Exercise: Search the data below for the string "untuk" and copy all lines where it shows up.

───── Provided information ─────

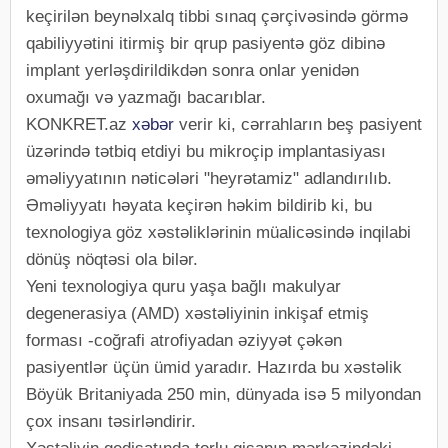
keçirilən beynəlxalq tibbi sınaq çərçivəsində görmə
qabiliyyətini itirmiş bir qrup pasiyentə göz dibinə
implant yerləşdirildikdən sonra onlar yenidən
oxumağı və yazmağı bacarıblar.
KONKRET.az
xəbər
verir ki, cərrahların beş pasiyent
üzərində tətbiq etdiyi bu mikroçip implantasiyası
əməliyyatının nəticələri "heyrətamiz" adlandırılıb.
Əməliyyatı həyata keçirən həkim bildirib ki, bu
texnologiya göz xəstəliklərinin müalicəsində inqilabi
dönüş nöqtəsi ola bilər.
Yeni texnologiya quru yaşa bağlı makulyar
degenerasiya (AMD) xəstəliyinin inkişaf etmiş
forması -coğrafi atrofiyadan əziyyət çəkən
pasiyentlər üçün ümid yaradır. Hazırda bu xəstəlik
Böyük Britaniyada 250 min, dünyada isə 5 milyondan
çox insanı təsirləndirir.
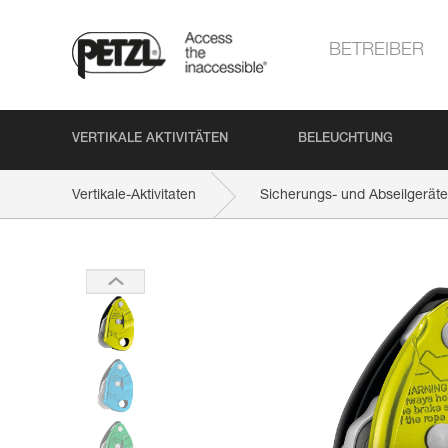
BETREIBER
VERTIKALE AKTIVITÄTEN
BELEUCHTUNG
Vertikale-Aktivitaten
Sicherungs- und Abseilgeräte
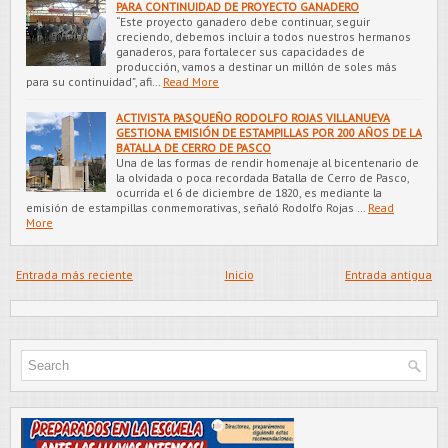
PARA CONTINUIDAD DE PROYECTO GANADERO
“Este proyecto ganadero debe continuar, seguir
creciendo, debemos incluir a todos nuestros hermanos
ganaderos, para fortalecer sus capacidades de
producción, vamos a destinar un millón de soles más
para su continuidad”, afi…
Read More
ACTIVISTA PASQUEÑO RODOLFO ROJAS VILLANUEVA
GESTIONA EMISIÓN DE ESTAMPILLAS POR 200 AÑOS DE LA
BATALLA DE CERRO DE PASCO
Una de las formas de rendir homenaje al bicentenario de
la olvidada o poca recordada Batalla de Cerro de Pasco,
ocurrida el 6 de diciembre de 1820, es mediante la
emisión de estampillas conmemorativas, señaló Rodolfo Rojas …
Read
More
Entrada más reciente
Inicio
Entrada antigua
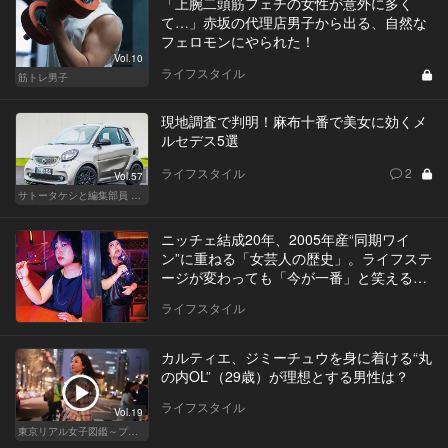
「上腕二頭筋フェチの女性が意外に多く
て…」赤坂の代理店男子から出る、自然な
フェロモンにやられた！
Vol.10
ライフスタイル
筋トレ男子
現地調査で判明！麻布十番で美女に効くメ
ルセデス5選
ライフスタイル
2
Vol.57
サトータケシと編集部員 船山の"CAR GENTSへの道"
ニッチェ結成20年、2005年産“同期ワイ
ン”に重ねる「女芸人の歴史」。ライフステ
ージが変わっても「今が一番」と笑える理
由
ライフスタイル
カルティエ、ジミーチュウを身に着ける“丸
の内OL”（29歳）が理想とする男性は？
ライフスタイル
Vol.19
東京リアル女子図鑑～プロローグ編～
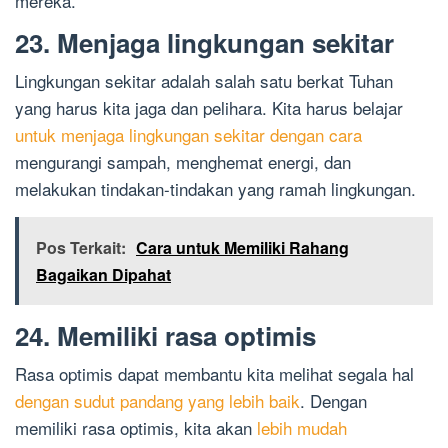
mereka.
23. Menjaga lingkungan sekitar
Lingkungan sekitar adalah salah satu berkat Tuhan
yang harus kita jaga dan pelihara. Kita harus belajar
untuk menjaga lingkungan sekitar dengan cara
mengurangi sampah, menghemat energi, dan
melakukan tindakan-tindakan yang ramah lingkungan.
Pos Terkait:
Cara untuk Memiliki Rahang
Bagaikan Dipahat
24. Memiliki rasa optimis
Rasa optimis dapat membantu kita melihat segala hal
dengan sudut pandang yang lebih baik
. Dengan
memiliki rasa optimis, kita akan
lebih mudah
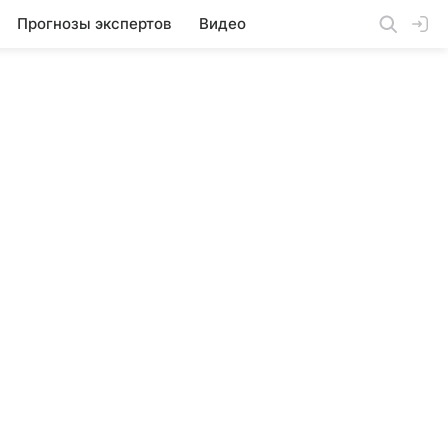
Прогнозы экспертов
Видео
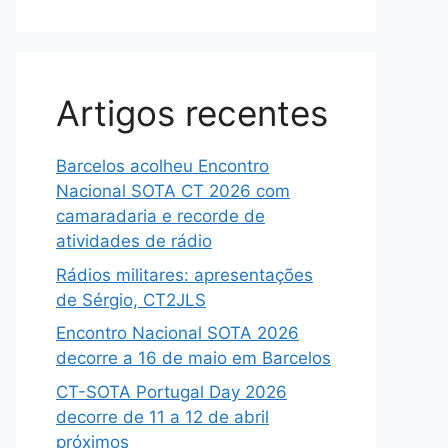
Artigos recentes
Barcelos acolheu Encontro
Nacional SOTA CT 2026 com
camaradaria e recorde de
atividades de rádio
Rádios militares: apresentações
de Sérgio, CT2JLS
Encontro Nacional SOTA 2026
decorre a 16 de maio em Barcelos
CT-SOTA Portugal Day 2026
decorre de 11 a 12 de abril
próximos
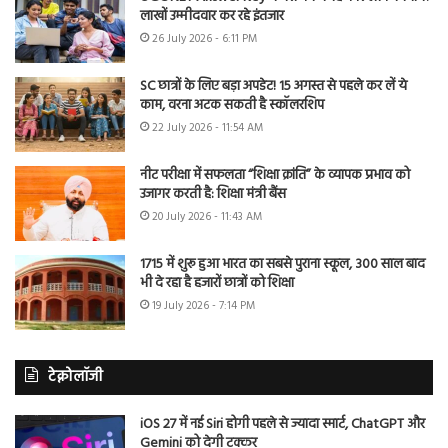
लाखों उम्मीदवार कर रहे इंतजार
26 July 2026 - 6:11 PM
SC छात्रों के लिए बड़ा अपडेट! 15 अगस्त से पहले कर लें ये
काम, वरना अटक सकती है स्कॉलरशिप
22 July 2026 - 11:54 AM
नीट परीक्षा में सफलता “शिक्षा क्रांति” के व्यापक प्रभाव को
उजागर करती है: शिक्षा मंत्री बैंस
20 July 2026 - 11:43 AM
1715 में शुरू हुआ भारत का सबसे पुराना स्कूल, 300 साल बाद
भी दे रहा है हजारों छात्रों को शिक्षा
19 July 2026 - 7:14 PM
टेक्नोलॉजी
iOS 27 में नई Siri होगी पहले से ज्यादा स्मार्ट, ChatGPT और
Gemini को देगी टक्कर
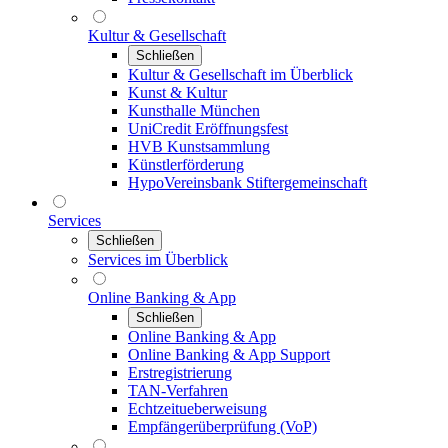
Kultur & Gesellschaft
Schließen
Kultur & Gesellschaft im Überblick
Kunst & Kultur
Kunsthalle München
UniCredit Eröffnungsfest
HVB Kunstsammlung
Künstlerförderung
HypoVereinsbank Stiftergemeinschaft
Services
Schließen
Services im Überblick
Online Banking & App
Schließen
Online Banking & App
Online Banking & App Support
Erstregistrierung
TAN-Verfahren
Echtzeitueberweisung
Empfängerüberprüfung (VoP)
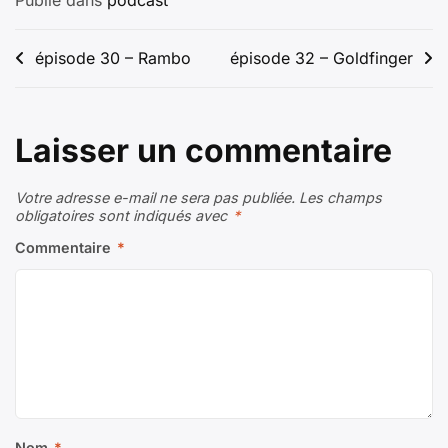
Publié dans
podcast
Navigation
épisode 30 – Rambo
épisode 32 – Goldfinger
de
l’article
Laisser un commentaire
Votre adresse e-mail ne sera pas publiée.
Les champs
obligatoires sont indiqués avec
*
Commentaire
*
Nom
*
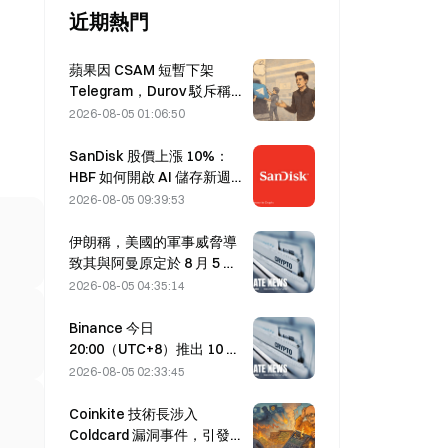
近期熱門
蘋果因 CSAM 短暫下架
Telegram，Durov 駁斥稱受
「安全攻擊」
2026-08-05 01:06:50
SanDisk 股價上漲 10%：
HBF 如何開啟 AI 儲存新週
期，財報能否驗證成長邏
2026-08-05 09:39:53
輯？
伊朗稱，美國的軍事威脅導
致其與阿曼原定於 8 月 5 日
達成的荷莫茲海峽協議延
2026-08-05 04:35:14
後。
Binance 今日
20:00（UTC+8）推出 10 個
bStocks 交易對，掛單手續
2026-08-05 02:33:45
費為零。
Coinkite 技術長涉入
Coldcard 漏洞事件，引發四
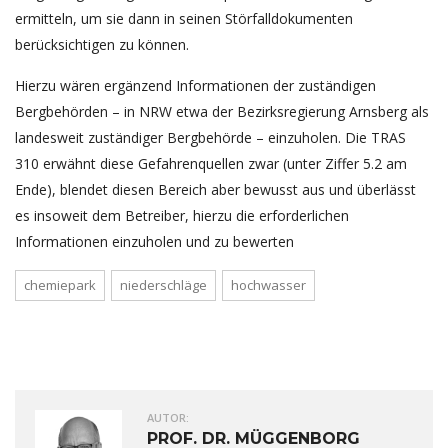
ermitteln, um sie dann in seinen Störfalldokumenten
berücksichtigen zu können.
Hierzu wären ergänzend Informationen der zuständigen
Bergbehörden – in NRW etwa der Bezirksregierung Arnsberg als
landesweit zuständiger Bergbehörde – einzuholen. Die TRAS
310 erwähnt diese Gefahrenquellen zwar (unter Ziffer 5.2 am
Ende), blendet diesen Bereich aber bewusst aus und überlässt
es insoweit dem Betreiber, hierzu die erforderlichen
Informationen einzuholen und zu bewerten
chemiepark
niederschläge
hochwasser
AUTOR:
PROF. DR. MÜGGENBORG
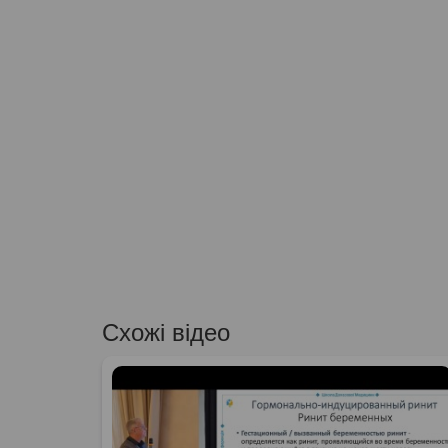
Схожі відео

─────

Your response:
untuk menjaga lingkungan sekitar dengan cara
Cara untuk Memiliki Rahang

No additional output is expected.